Compressione Lossless (senza perdita)

Le prime tecniche di compressione erano molto semplici anche perché la potenza dei primi computer era limitata e quindi per ottenere tempi di decompressione accettabili queste dovevano essere necessariamente semplici. Una tecnica molto diffusa ma semplice era la Run-length encoding. Questa prevedeva la memorizzazione di zone di colore uniforme tramite stringhe speciali. Per esempio se in un’immagine si trovavano mille punti dello stesso colore il programma di compressione salvava il colore in un carattere speciale e in seguito memorizzava il numero di punti da colorare con lo stesso colore; le immagini di tipo IFF venivano salvate con questo metodo. Inizialmente le immagini avevano un numero limitato di colori e quindi si utilizzavano tecniche che si avvantaggiavano di questo. Molti formati utilizzavano tecniche di compressione a dizionario come la LZW. Questi algoritmi costruivano dei dizionari contenenti gruppi di punti che si ripetevano frequentemente e poi memorizzavano l’immagine utilizzando il dizionario creato. Il formato GIF utilizza questa tecnica. È da notare che queste tecniche di compressione sono tutte senza perdita di informazione.

Tra i formati che consentono l’utilizzo di algoritmi di compressione lossless abbiamo:

  – formato PNG (certe applicazioni permettono anche la scrittura di file png non compressi);
  – formato TGA;
  – formato TIFF.


Compressione Lossy (con perdita)

Con il crescere della potenza di calcolo dei computer questi sono stati in grado di gestire immagini con migliaia o milioni di colori. Immagini con così tanti colori erano gestite male dai classici metodi di compressione dato che l’assunto del ridotto numero di colori falliva. Vennero sviluppate nuove tecniche di compressione, principalmente a perdita di informazione. Queste nuove tecniche permettevano compressioni anche del 50% con il mantenimento di una qualità accettabile.

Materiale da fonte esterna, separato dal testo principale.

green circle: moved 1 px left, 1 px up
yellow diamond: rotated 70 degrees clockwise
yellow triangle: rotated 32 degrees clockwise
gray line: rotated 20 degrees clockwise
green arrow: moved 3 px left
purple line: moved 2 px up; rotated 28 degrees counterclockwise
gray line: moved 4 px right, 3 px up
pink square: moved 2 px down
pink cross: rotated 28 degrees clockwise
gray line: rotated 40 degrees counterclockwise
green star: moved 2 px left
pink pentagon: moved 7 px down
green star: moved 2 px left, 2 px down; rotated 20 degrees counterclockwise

Tra i vari metodi il più diffuso divenne il JPEG che utilizza varie tecniche di compressione combinandole tra loro per ottenere compressioni molto elevate. Tra le tecniche utilizzate quella responsabile della maggior compressione (e della perdita di qualità) è la trasformata discreta del coseno la quale converte i punti dello schermo nella loro equivalente rappresentazione nel dominio della frequenza. Il segnale risultante è formato da segnali a bassa frequenza e segnali ad alta frequenza: i segnali a bassa frequenza rappresentano le zone di colore uniformi dell’immagine mentre le componenti ad alta frequenza rappresentano i particolari dell’immagine e i disturbi di quantizzazione. La compressione JPEG provvede a salvare le componenti a bassa frequenza e una parte delle componenti ad alta frequenza. Più si incrementa la qualità più componenti vengono salvate e nel contempo più il file diventa grande.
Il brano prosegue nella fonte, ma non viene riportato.